A broad review by Rohan Morenas and colleagues in 2023 in the International Journal of Impotence Research frames the field. It describes that thyroid disorders can contribute to sexual dysfunction in men through several routes, from erectile and ejaculatory disorders to a disturbed control of the testicular axis, and it argues for thinking of the thyroid in the workup (doi:10.1038/s41443-023-00768-4, PMID: 37752332). And now you know why the thyroid is more than a metabolic topic.
When which values? A sober orientation
This brings us to the practical question that occupies many men. When is it worth measuring prolactin and the thyroid alongside, and what matters there? Up front: this section does not replace a medical workup. It is meant to help you ask the right questions.
The most important hint is the constellation of findings. When a low testosterone occurs together with low or inappropriately normal signaling hormones LH and FSH, that points upward toward the brain. Exactly then prolactin and the thyroid are obvious next steps. A review by Shiri Levy and colleagues in 2019 in the Current Urology Reports stresses that with low gonadotropins, reversible causes in the hypothalamic-pituitary axis should be considered, and that men with a small prolactinoma stand out more with sexual complaints, while larger tumors tend to make problems through their size (doi:10.1007/s11934-019-0935-z, PMID: 31734886).
With a breast enlargement the look at both axes is especially worthwhile, because both a hyperprolactinemia and an overactive thyroid are among the possible causes. A review by Andrea Sansone and colleagues in 2016 in the journal Endocrine describes that a true gynecomastia often arises from an imbalance between estrogen and androgen and names hyperprolactinemia and an overactive thyroid explicitly among the hormone disorders to be evaluated (doi:10.1007/s12020-016-0975-9, PMID: 27145756).
With the prolactin measurement itself, care pays off at the blood draw. Stress, physical exertion, and some stimuli can briefly raise the value. A single slightly elevated value should therefore be checked calmly and ideally repeated before further steps follow. The medication list belongs to this too, because some agents can raise prolactin without a tumor being behind it. A comprehensive review on pituitary insufficiency reminds us that in men a hypogonadotropic hypogonadism goes along with low testosterone and low or normal LH and FSH, and that hyperprolactinemia and a low SHBG belong in the differential diagnosis (doi:10.1007/s11102-006-0416-5, PMID: 17077946).
Three levers you hold in your own hands
First the most important thing: a prolactinoma and a true thyroid disorder belong in specialist care.
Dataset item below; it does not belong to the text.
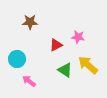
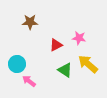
pink star: moved 1 px right, 1 px down
cyan circle: moved 5 px down
yellow arrow: moved 1 px up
No lifestyle lever replaces a medical workup or a necessary therapy. These three levers are a start and a stance, not a treatment plan. You will find the individual path with medical guidance.
Insist on the complete constellation of findings
When your testosterone is low, ask for the signaling hormones LH and FSH as well as for prolactin and the thyroid values. This combined view shows whether the problem lies in the testes or further up in the system. It is no distrust of your doctor, but a contribution to good diagnostics. A complete snapshot can prevent a treatable cause from above being overlooked.
Look at stress, sleep, and the dopamine brake
Prolactin is under the brake of dopamine, and this brake responds to sleep and stress. Restful sleep and an honest stress regulation can support the nervous system that co-steers this axis. This is no guarantee and does not replace the workup of a clearly elevated value. But it is a sensible foundation that can benefit the whole interconnected system, not just a single hormone.
Check the medication list together with your doctor
Some medications can raise prolactin by acting on the dopamine system. When your prolactin is abnormal, the joint look at everything you take regularly is worthwhile. Never stop a prescribed medication on your own. Discuss anything unusual with the doctor who prescribed the medication. This can often clarify whether a value has a harmless explanation.
And when the complaints remain despite good foundations, a workup belongs to it that keeps the whole picture in view. Testosterone, LH, FSH, prolactin, and thyroid values together give a much clearer picture than a single value. This way treatable causes can be found, rather than attributing complaints prematurely to one hormone. A good workup takes your complaints seriously.
Sometimes the answer lies one floor up
Your testosterone is the last step of a long chain of command that begins in the brain. When the values do not fit together, the look upward is worthwhile, toward prolactin and the thyroid. These two quiet axes can explain the whole picture. You do not have to solve everything yourself. But you may ask the right questions and insist on a workup that sees the whole system.
Frequently asked questions about prolactin and the thyroid in men
What does prolactin do in men?
Prolactin is best known as the breastfeeding hormone in women, but the male body produces it too, in the pituitary gland. In small amounts this is normal. It becomes a problem when prolactin is persistently elevated, a condition called hyperprolactinemia. Elevated prolactin can dampen the higher control of the testes by slowing the pulsing release of the signaling hormone GnRH. As a result LH and FSH fall, and testosterone may follow. This is often felt as fading libido, erectile problems, fatigue, or rarely breast enlargement. Prolactin is thus a quiet player in the male hormone system that belongs on the lab list when complaints are unclear.
Can elevated prolactin cause testosterone deficiency?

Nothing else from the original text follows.